• _Exercise requirements_: Reproduce the listing that follows, line for line.

↓

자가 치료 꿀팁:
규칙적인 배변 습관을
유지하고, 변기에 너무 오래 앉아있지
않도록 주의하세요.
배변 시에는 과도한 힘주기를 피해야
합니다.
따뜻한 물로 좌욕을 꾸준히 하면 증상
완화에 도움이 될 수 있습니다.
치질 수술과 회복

↑

• _Answer to this exercise_:
자가 치료 꿀팁:
규칙적인 배변 습관을
유지하고, 변기에 너무 오래 앉아있지
않도록 주의하세요.
배변 시에는 과도한 힘주기를 피해야
합니다.
따뜻한 물로 좌욕을 꾸준히 하면 증상
완화에 도움이 될 수 있습니다.
치질 수술과 회복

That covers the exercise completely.